WHEN Fremantle council scrapped Australia Day celebrations and fireworks in 2017 I was in favour of it and still am.
After all, it was done out of consideration for our Aboriginal people, as many of them consider January 26 to be Invasion Day, the day foreigners displaced and patronised them, racism started, and children were taken from their parents, just because they were black.
The Stolen Generation is one of the darkest moments in Australia’s history.
One Day in Fremantle, the council’s alternative to Australia Day, started with a huge John Butler concert on the Esplanade, attended by 20,000 people.
In 2018 Kate Miller-Heidke, Baker Boy and others were the stars of One Day, and in 2019 Montaigne, Adrian Eagle and Wurramara performed to large crowds.
The most significant and quite wonderful moments of the One Day events were the smoking ceremonies at Bathers Beach early in the morning.
However, in 2020 One Day in Fremantle suddenly changed from a day of celebrating our city’s cultural diversity into an Aboriginal day at Bathers Beach, that disappointingly only attracted a few hundred people.
The previous two years One Day had to be canceled due to the Covid restrictions, but this year the Clayton’s Australia Day event is back on in Fremantle, and is again only an Aboriginal day.
I believe that is wrong.

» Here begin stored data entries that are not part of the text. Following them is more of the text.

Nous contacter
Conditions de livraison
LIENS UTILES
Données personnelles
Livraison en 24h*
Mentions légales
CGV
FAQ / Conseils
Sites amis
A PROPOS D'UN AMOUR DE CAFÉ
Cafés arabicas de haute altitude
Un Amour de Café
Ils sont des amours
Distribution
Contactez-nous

Reconciliation is about connecting people and embracing our multiculturalism.
That is how One Day in Fremantle started and should continue.
I am all for Thomas Mayor coming to talk about The Voice and why we should have acknowledgment of our First Nations people in the Australian constitution.
That is an important part of a day that is about cultural awareness.
Only having Aboriginal cultural activities, Dreamtime stories, stalls, films and yarning with elders is wrong though.
I believe that making One Day in Fremantle into an Aboriginal day is patronising and condescending of Fremantle council, and not helpful to
the important and necessary reconciliation process.
It is not right to only celebrate 1.7 per cent of the Fremantle population on a day where we should be celebrating Australia’s diversity – of course with respect, consideration and acknowledgment of our First Nations people.
Fremantle already has the fantastic annual Wardarnji Aboriginal Festival at the Fremantle Arts Centre and also the amazing yearly Revealed showcase of Indigenous art from all over WA, on show in the entire FAC, with a very popular Saturday art market, that sells hundreds of artworks in support of remote communities.
There is a lot of unacceptable racism in Australia, and even more racism against our indigenous people.
That is very wrong, but making One Day in Fremantle an exclusive celebration of Aboriginal culture will undermine what the event originally set out to address – the lack of inclusivity.
One Day should be about connecting, about all of us learning from all of us.
It should be about how we connect on a personal level, how we talk to people we have never met, experience different cultures, learn to accept, tolerate, and respect and love those who are different.
I have a real genuine love for Aboriginal people and their culture.
I have great respect for their resilience after settlers/invaders rejected their culture and language and forced them off their land, but One Day in Fremantle needs to be a whole lot more than just engaging with our Indigenous history and culture.
It needs to be a respectful truth-telling conversation between all of us, a celebration of Freo’s multiculturalism.
The One Day in Fremantle is at Walyalup Koort this year, starting with a smoking ceremony and welcome to country at 8am. I’ll see you there.